Stored dataset items:
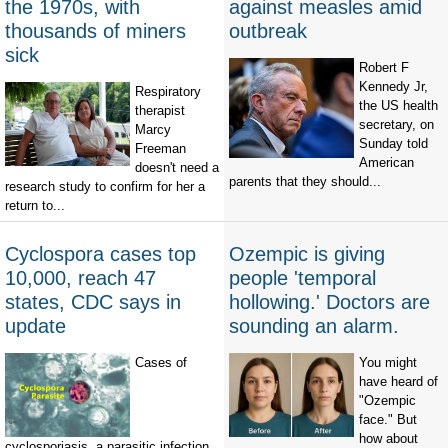
the 1970s, with
against measles amid
thousands of miners
outbreak
sick
Robert F
Kennedy Jr,
Respiratory
the US health
therapist
secretary, on
Marcy
Sunday told
Freeman
American
doesn't need a
parents that they should...
research study to confirm for her a
return to...
Cyclospora cases top
Ozempic is giving
10,000, reach 47
people 'temporal
states, CDC says in
hollowing.' Doctors are
update
sounding an alarm.
Cases of
You might
have heard of
"Ozempic
face." But
how about
cyclosporiasis, a parasitic infection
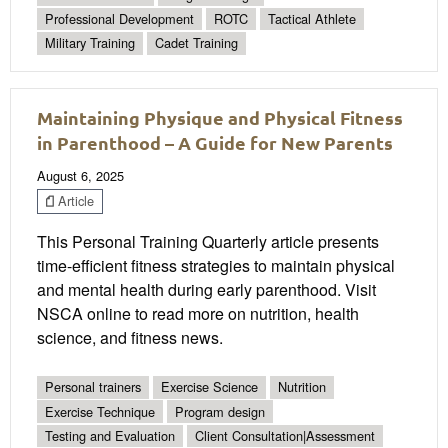
Professional Development
ROTC
Tactical Athlete
Military Training
Cadet Training
Maintaining Physique and Physical Fitness
in Parenthood – A Guide for New Parents
August 6, 2025
Article
This Personal Training Quarterly article presents
time-efficient fitness strategies to maintain physical
and mental health during early parenthood. Visit
NSCA online to read more on nutrition, health
science, and fitness news.
Personal trainers
Exercise Science
Nutrition
Exercise Technique
Program design
Testing and Evaluation
Client Consultation|Assessment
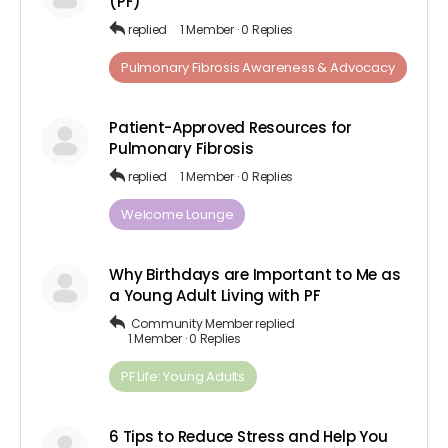
(PF)
replied
1 Member
·
0 Replies
Pulmonary Fibrosis Awareness & Advocacy
Patient-Approved Resources for
Pulmonary Fibrosis
replied
1 Member
·
0 Replies
Welcome Lounge
Why Birthdays are Important to Me as
a Young Adult Living with PF
Community Member
replied
1 Member
·
0 Replies
PF Life: Young Adults
6 Tips to Reduce Stress and Help You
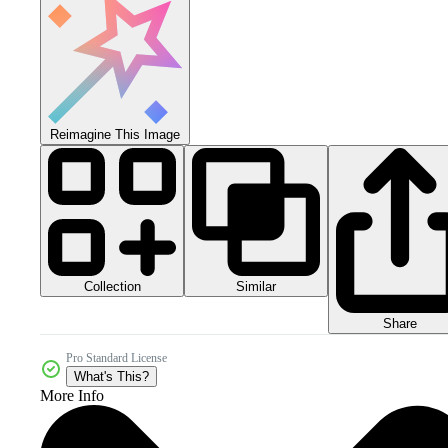
Reimagine This Image
Collection
Similar
Share
Pro Standard License
What's This?
More Info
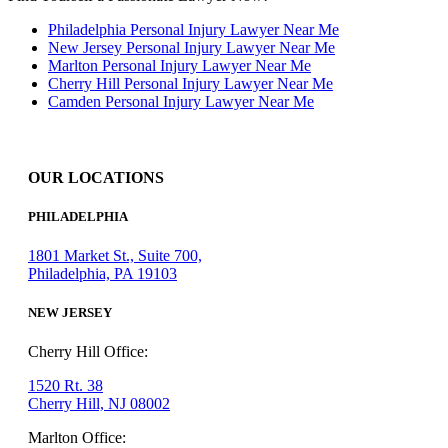
Philadelphia Personal Injury Lawyer Near Me
New Jersey Personal Injury Lawyer Near Me
Marlton Personal Injury Lawyer Near Me
Cherry Hill Personal Injury Lawyer Near Me
Camden Personal Injury Lawyer Near Me
OUR LOCATIONS
PHILADELPHIA
1801 Market St., Suite 700,
Philadelphia, PA 19103
NEW JERSEY
Cherry Hill Office:
1520 Rt. 38
Cherry Hill, NJ 08002
Marlton Office:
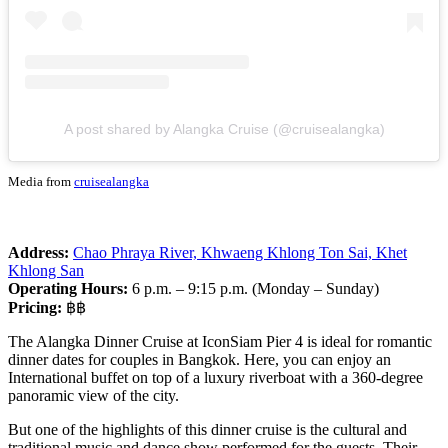
A post shared by Alangka Cruise (@cruisealangka)
Media from
cruisealangka
Address:
Chao Phraya River, Khwaeng Khlong Ton Sai, Khet
Khlong San
Operating Hours:
6 p.m. – 9:15 p.m. (Monday – Sunday)
Pricing:
฿฿
The Alangka Dinner Cruise at IconSiam Pier 4 is ideal for romantic
dinner dates for couples in Bangkok. Here, you can enjoy an
International buffet on top of a luxury riverboat with a 360-degree
panoramic view of the city.
But one of the highlights of this dinner cruise is the cultural and
traditional music and dance show performed for the guests. Their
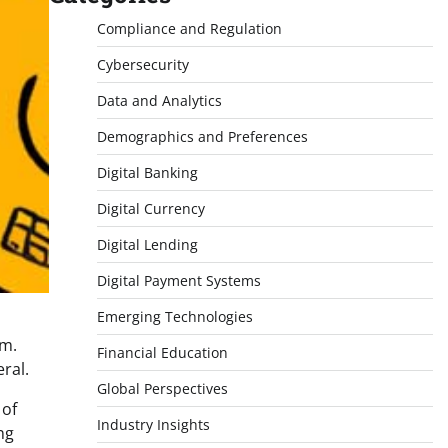
Compliance and Regulation
Cybersecurity
Data and Analytics
Demographics and Preferences
Digital Banking
Digital Currency
Digital Lending
Digital Payment Systems
Emerging Technologies
rm.
Financial Education
ral.
Global Perspectives
 of
Industry Insights
ng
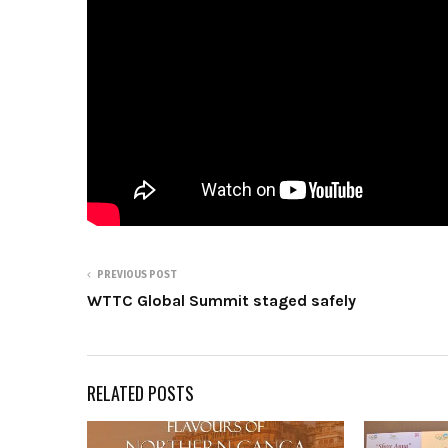
PREVIOUS POST
WTTC Global Summit staged safely
RELATED POSTS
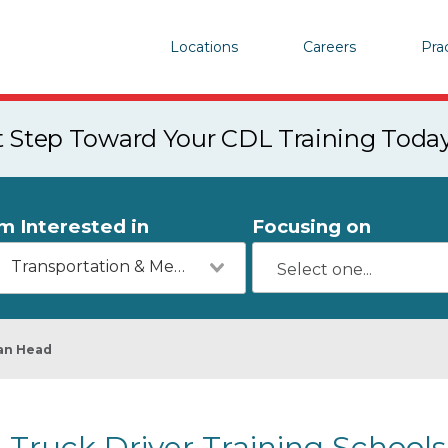
Locations
Careers
Pra
st Step Toward Your CDL Training Toda
'm Interested in
Focusing on
Transportation & Mechanics
an Head
Truck Driver Training Schools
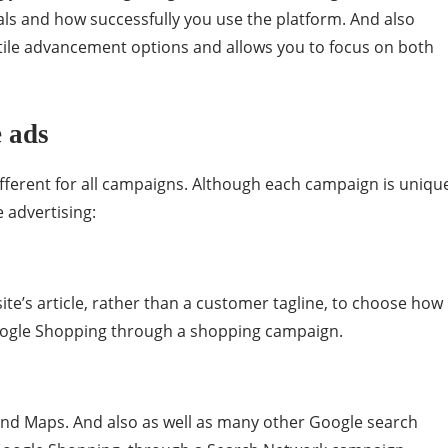
als and how successfully you use the platform. And also
ile advancement options and allows you to focus on both
 ads
ferent for all campaigns. Although each campaign is uniqu
e advertising:
ite’s article, rather than a customer tagline, to choose how
oogle Shopping through a shopping campaign.
and Maps. And also as well as many other Google search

TASK GOAL —
The data above holds the lines to copy: start at the one with "Ozempic is giving", stop at the one with "Camden Personal Injury Lawyer Near Me", include both, copy them exactly without pictures, and copy nothing else.

RESULT BELOW —
Ozempic is giving
10,000, reach 47
people 'temporal
states, CDC says in
hollowing.' Doctors are
update
sounding an alarm.
Cases of
You might
have heard of
"Ozempic
face." But
how about
cyclosporiasis, a parasitic infection
Professional Development
ROTC
Tactical Athlete
Military Training
Cadet Training
Maintaining Physique and Physical Fitness
in Parenthood – A Guide for New Parents
August 6, 2025
Article
This Personal Training Quarterly article presents
time-efficient fitness strategies to maintain physical
and mental health during early parenthood. Visit
NSCA online to read more on nutrition, health
science, and fitness news.
Personal trainers
Exercise Science
Nutrition
Exercise Technique
Program design
Testing and Evaluation
Client Consultation|Assessment
(PF)
replied
1 Member
·
0 Replies
Pulmonary Fibrosis Awareness & Advocacy
Patient-Approved Resources for
Pulmonary Fibrosis
replied
1 Member
·
0 Replies
Welcome Lounge
Why Birthdays are Important to Me as
a Young Adult Living with PF
Community Member
replied
1 Member
·
0 Replies
PF Life: Young Adults
6 Tips to Reduce Stress and Help You
Reimagine This Image
Collection
Similar
Share
Pro Standard License
What's This?
More Info
Philadelphia Personal Injury Lawyer Near Me
New Jersey Personal Injury Lawyer Near Me
Marlton Personal Injury Lawyer Near Me
Cherry Hill Personal Injury Lawyer Near Me
Camden Personal Injury Lawyer Near Me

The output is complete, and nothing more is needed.